Hacker News new | ask | show | jobs
by dynamite-ready 969 days ago
This software design principle is conspicuously absent at this point in time. Sure, Agile is important, and Agile processes do generate good products. But those processes have also come to introduce a cyclic development model, that's permeated back into the tools, and larger tool developers (like, those in the React / NodeJS class in terms of user base size) have abused this good intent.

Software can still be developed iteratively. That's not the problem. With CMake, for example, I don't 'fear' upgrades, because that team values the idea of 'finished' software. As does Microsoft.

On the other hand, the NPM and Apple dev teams do not cherish this idea. And in turn, both their user and developer communities suffer in the long run.

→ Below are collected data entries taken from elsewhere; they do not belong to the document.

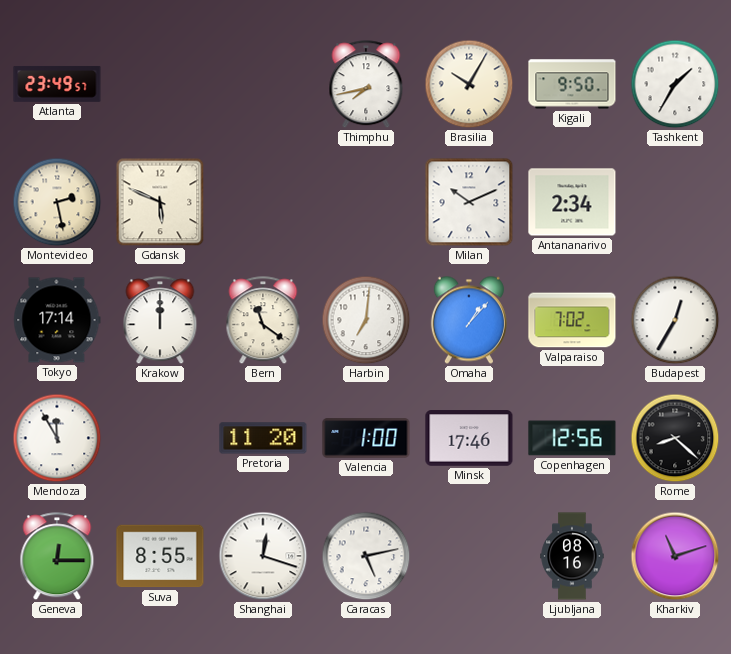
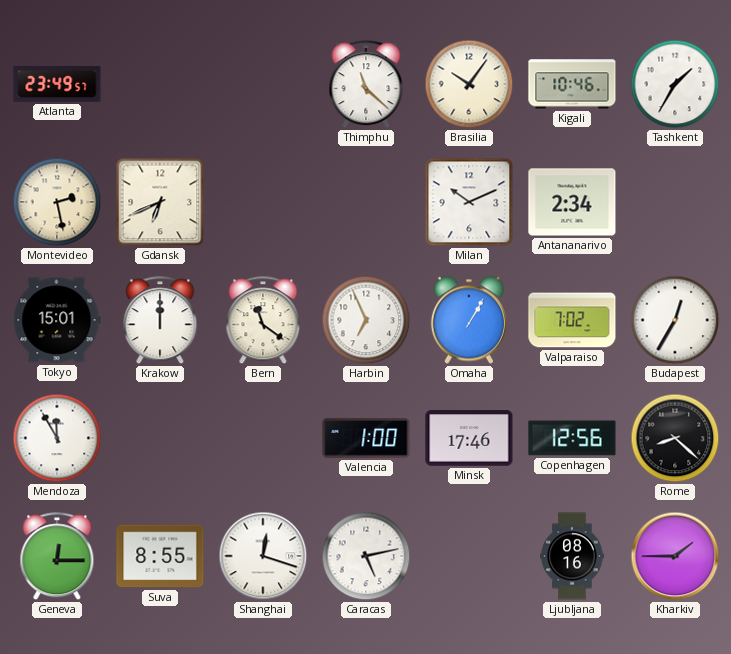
Thimphu: 7:43 -> 11:22
Brasilia: 10:05 -> 10:06
Kigali: 9:50 -> 10:46
Gdansk: 5:49 -> 6:41
Tokyo: 17:14 -> 15:01
Harbin: 7:01 -> 6:56
Omaha: 1:07 -> 1:05
Pretoria: 11:20 -> none
Kharkiv: 11:12 -> 1:45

That's how I've come to see it recently.

1 comments

Microsoft will bend over backwards to maintain compatibility but at a huge cost to themselves. Can you imagine trying to fix a bug or vulnerability in some thirty year old Windows code without breaking anything. It must be like wading through treacle.
Yeah, but to be honest it is worth the cost because it benefits them in the long term. This sends a good signal to potential partner/investors (as in software developer/companies) that it is worth investing your time/ressources into the platform because you can expect things to stay stable enough to create a vision/roadmap/future. In the case of Apple, your software better make money in the next 3 years because after that you can expect to rewrite a lot of it, if said software is still possible at all... There is not a lot of 3D software on macOS (especially CADs), but you cannot blame the devs. Mac were already pretty anemics when it came to GPU power but if you had an OpenGL codebase you would now need to rewrite it all to metal even though it can only work on an OS with one of the smallest market share.